Ray wrote: "Sorry LordPhantom, will try to do better next time" /. crowd". See http://yro.slashdot.org/comments.pl?sid=213318&cid =17347570
you already showed that you can do better. (better in terms of "understandable for non-lawyer
maybe for your next submissions you could make it this way: one short introduction sentence in english what the following legalese sentence, that contains also all the links, mean.
And with regards to "[...]the RIAA, which has been scouring my internet writings and keeps trying to discredit me with the Judge", I believe the Honorable Judges Trager and Levy have peeked into your blog in their sparetime already and they are able to see that RIAA-Richard's trials to smear you are useless since you keep your postings generally objective and pure on a fact topic.
Next Time RIAA-Richard makes 100 screenshots and delivers only 1, maybe you should attach a screenshot of the same posting to your answer to the judge too.
But not only your headlines like he did, but also the comments visible. That way the judge has it in the file that not you to be blamed (if even any is to at all), but the bad boy Alter_Fritz.
-- Alter_Fritz
... Since it's entirely possible the downloader wouldn't have wanted (or even been able) to pay the market price for the files.
Is this saying that if they can prove you had a shared folder and that folder contained copyrighted works, then you are guilty of copyright infringement? ... ...
That kind of scares me
As well it should. The obvious parallel that occurs to me: I have a lot of copyrighted works sitting on bookcases in my living room. Right at this moment, both our front and back doors are unlocked. (It's late Saturday morning here, and we've been going in and out of the house.)
If the prosecution's claim here is valid, then I'm also guilty of copyright infringement. After all, anyone could walk in off the street and take one of those copyrighted works off my shelf. They wouldn't even have to steal the book. There's a copier over in a corner, so they could copy a few pages, walk out with them, and I'd never know. Until someone sues me for "distribution", and uses my unlocked door as evidence of intent.
Now, obviously a computer directory full of files is physically different than a bookcase full of books with a copier in the corner. An unlocked door and a shared folder are physically different. But as far as the "intellectual contents", these two cases seem quite similar.
What's the legal difference here? Are there any lawyers here that can explain? Or am I taking a severe risk by not hiding my bookcases behind locked doors at all times?

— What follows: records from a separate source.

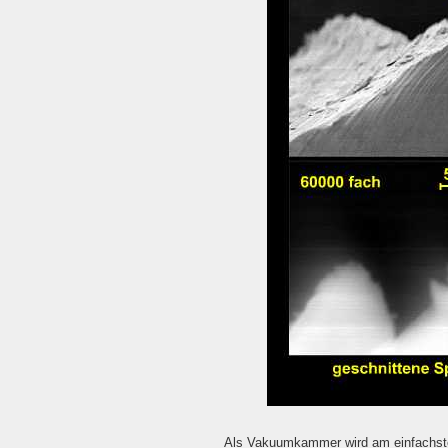
Als Vakuumkammer wird am einfachsten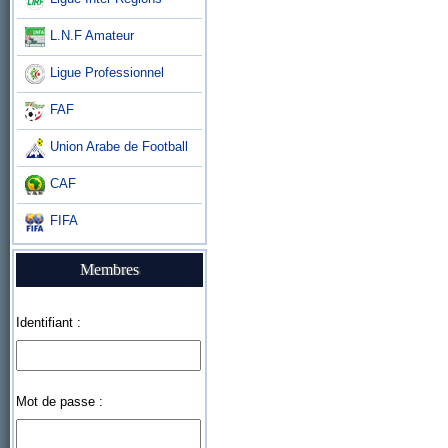
L.N.F Amateur
Ligue Professionnel
FAF
Union Arabe de Football
CAF
FIFA
Membres
Identifiant :
Mot de passe :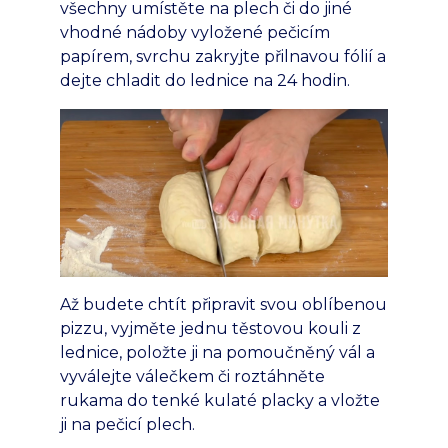
všechny umístěte na plech či do jiné
vhodné nádoby vyložené pečicím
papírem, svrchu zakryjte přilnavou fólií a
dejte chladit do lednice na 24 hodin.
Až budete chtít připravit svou oblíbenou
pizzu, vyjměte jednu těstovou kouli z
lednice, položte ji na pomoučněný vál a
vyválejte válečkem či roztáhněte
rukama do tenké kulaté placky a vložte
ji na pečicí plech.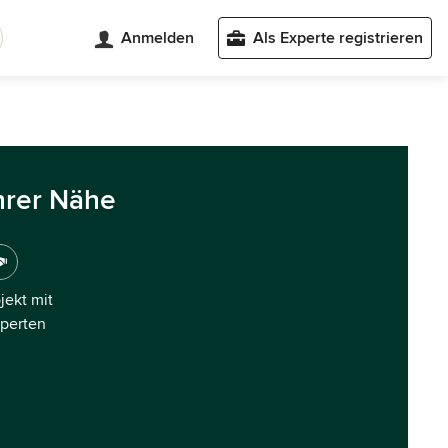
Anmelden
Als Experte registrieren
hrer Nähe
ojekt mit
xperten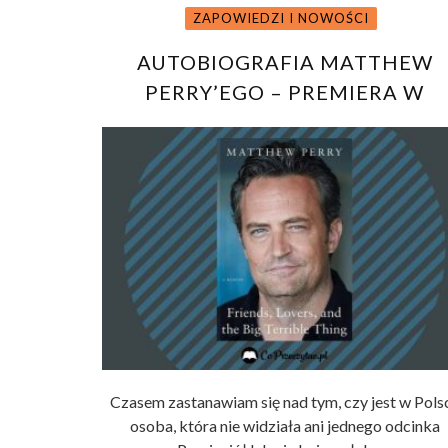
ZAPOWIEDZI I NOWOŚCI
AUTOBIOGRAFIA MATTHEW
PERRY’EGO – PREMIERA W
STANACH JUŻ W LISTOPADZIE
Czasem zastanawiam się nad tym, czy jest w Pols
osoba, która nie widziała ani jednego odcinka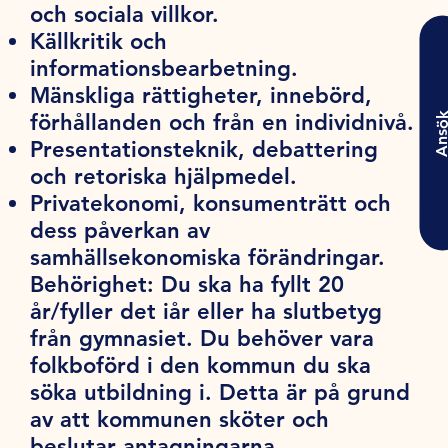
och sociala villkor.
Källkritik och
informationsbearbetning.
Mänskliga rättigheter, innebörd,
förhållanden och från en individnivå.
Ansö
Presentationsteknik, debattering
och retoriska hjälpmedel.
Privatekonomi, konsumenträtt och
dess påverkan av
samhällsekonomiska förändringar.
Behörighet:
Du ska ha fyllt 20
år/fyller det iår eller ha slutbetyg
från gymnasiet. Du behöver vara
folkboförd i den kommun du ska
söka utbildning i. Detta är på grund
av att kommunen sköter och
beslutar antagningarna.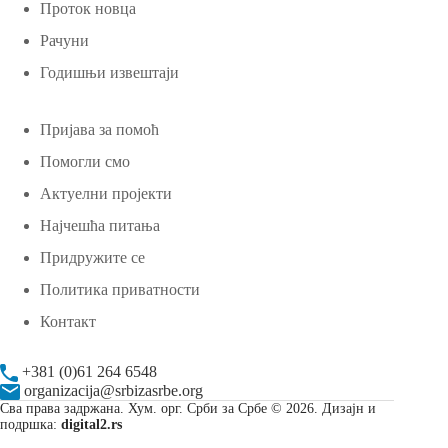
Проток новца
Рачуни
Годишњи извештаји
Пријава за помоћ
Помогли смо
Актуелни пројекти
Најчешћа питања
Придружите се
Политика приватности
Контакт
+381 (0)61 264 6548
organizacija@srbizasrbe.org
Сва права задржана. Хум. орг. Срби за Србе © 2026. Дизајн и
подршка:
digital2.rs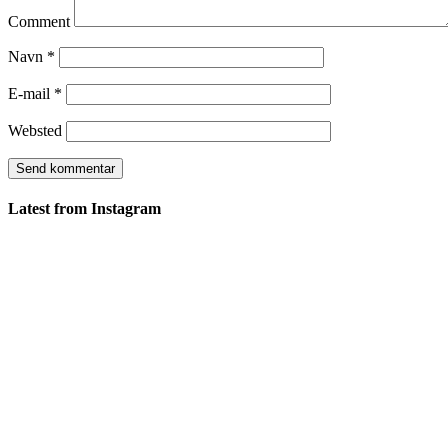
Comment
Navn
*
E-mail
*
Websted
Latest from Instagram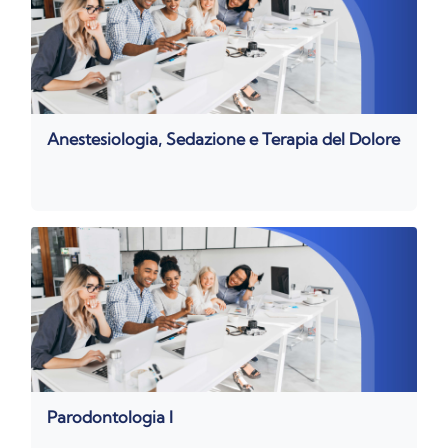
Anestesiologia, Sedazione e Terapia del Dolore
Parodontologia I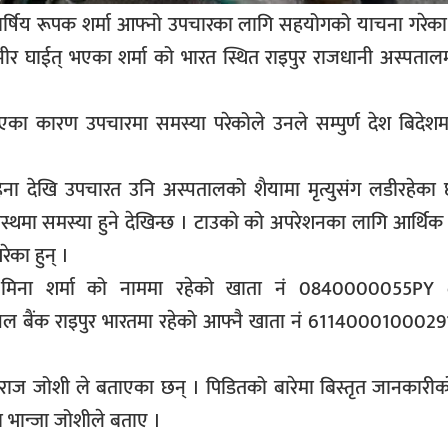
 बर्षिय रूपक शर्मा आफ्नो उपचारका लागि सहयोगको याचना गरेका
्भीर घाईत् भएका शर्मा को भारत स्थित राइपुर राजधानी अस्पता
 कारण उपचारमा समस्या परेकोले उनले सम्पुर्ण देश बिदेशमा 
ा देखि उपचारत उनि अस्पतालको शैयामा मृत्युसंग लडीरहेका
्थमा समस्या हुने देखिन्छ । टाउको को अपरेशनका लागि आर्थि
का हुन् ।
मिना शर्मा को नाममा रहेको खाता नं 0840000055PY 
नल बैंक राइपुर भारतमा रहेको आफ्नै खाता नं 61140001000291
कराज जोशी ले बताएका छन् । पिडितको बारेमा बिस्तृत जानकारी
 भान्जा जोशीले बताए ।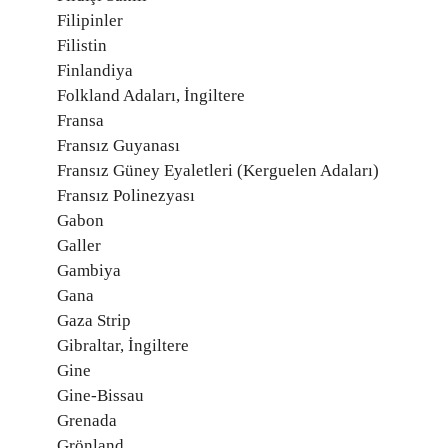
Filipinler
Filistin
Finlandiya
Folkland Adaları, İngiltere
Fransa
Fransız Guyanası
Fransız Güney Eyaletleri (Kerguelen Adaları)
Fransız Polinezyası
Gabon
Galler
Gambiya
Gana
Gaza Strip
Gibraltar, İngiltere
Gine
Gine-Bissau
Grenada
Grönland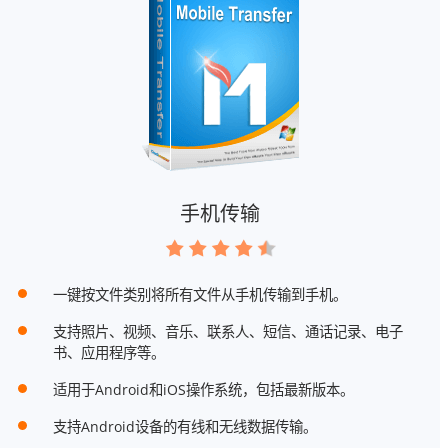
手机传输
一键按文件类别将所有文件从手机传输到手机。
支持照片、视频、音乐、联系人、短信、通话记录、电子
书、应用程序等。
适用于Android和iOS操作系统，包括最新版本。
支持Android设备的有线和无线数据传输。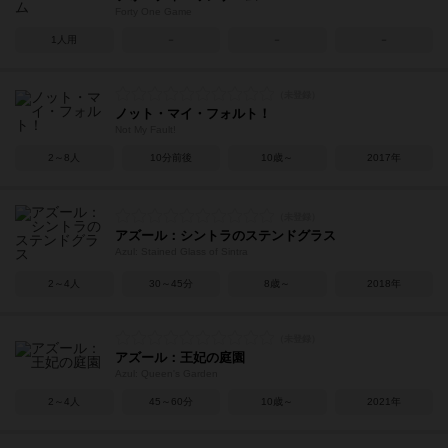
Forty One Game
1人用
－
－
－
ノット・マイ・フォルト！
Not My Fault!
2～8人
10分前後
10歳～
2017年
アズール：シントラのステンドグラス
Azul: Stained Glass of Sintra
2～4人
30～45分
8歳～
2018年
アズール：王妃の庭園
Azul: Queen's Garden
2～4人
45～60分
10歳～
2021年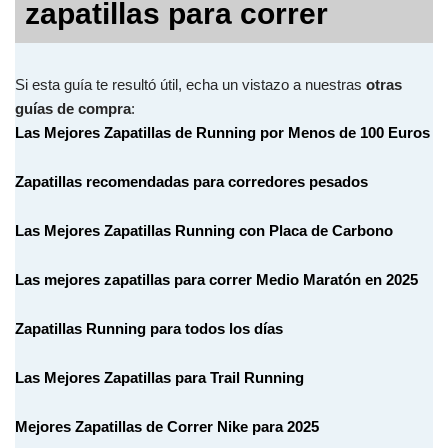
zapatillas para correr
Si esta guía te resultó útil, echa un vistazo a nuestras
otras
guías de compra
:
Las Mejores Zapatillas de Running por Menos de 100 Euros
Zapatillas recomendadas para corredores pesados
Las Mejores Zapatillas Running con Placa de Carbono
Las mejores zapatillas para correr Medio Maratón en 2025
Zapatillas Running para todos los días
Las Mejores Zapatillas para Trail Running
Mejores Zapatillas de Correr Nike para 2025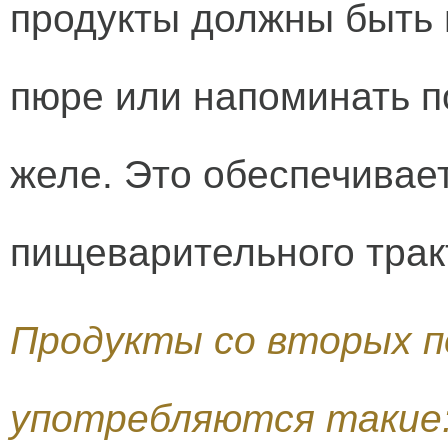
продукты должны быть 
пюре или напоминать п
желе. Это обеспечивае
пищеварительного трак
Продукты со вторых 
употребляются такие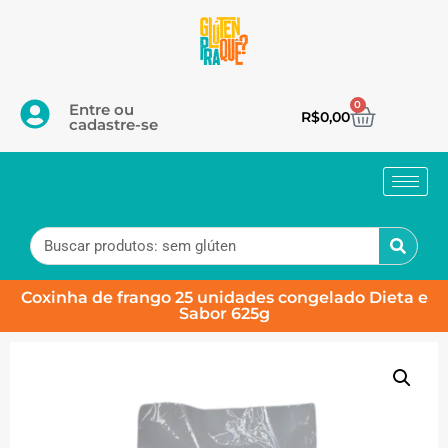
0
Entre ou
R$
0,00
cadastre-se
Coxinha de frango 25 unidades congelado Dieta e
Sabor 625g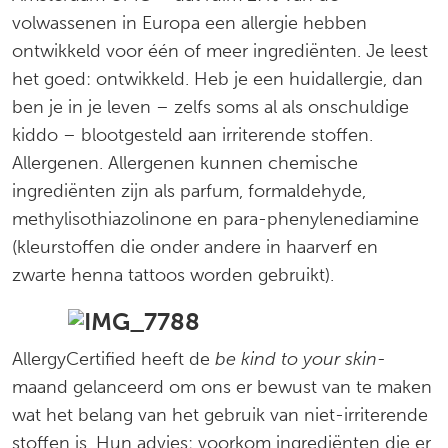
volwassenen in Europa een allergie hebben
ontwikkeld voor één of meer ingrediënten. Je leest
het goed: ontwikkeld. Heb je een huidallergie, dan
ben je in je leven – zelfs soms al als onschuldige
kiddo – blootgesteld aan irriterende stoffen.
Allergenen. Allergenen kunnen chemische
ingrediënten zijn als parfum, formaldehyde,
methylisothiazolinone en para-phenylenediamine
(kleurstoffen die onder andere in haarverf en
zwarte henna tattoos worden gebruikt).
AllergyCertified heeft de
be kind to your skin-
maand gelanceerd om ons er bewust van te maken
wat het belang van het gebruik van niet-irriterende
stoffen is. Hun advies: voorkom ingrediënten die er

Those who do study history are doomed to stand helplessly by while everyone else repeats it.
It would not be illegal since the screen, in this scenario, is visible to anyone in the public, even if they are only able to see it from your residence or ones near you. Because it is being broadcast in the open it isn't illegal. The motion picture group might want royalties from what you charge and the government might want to collect taxes but there'd be no legal infringement. You can equate it charging to have someone listen to a CD that you picked up off the street. I found a CD once that was in good shape. I didn't like the music so I gave it to a friend.
One would also have to argue that your charging is in fact causing any damage to the movie industry.
You can lead a man with reason but you can't make him think.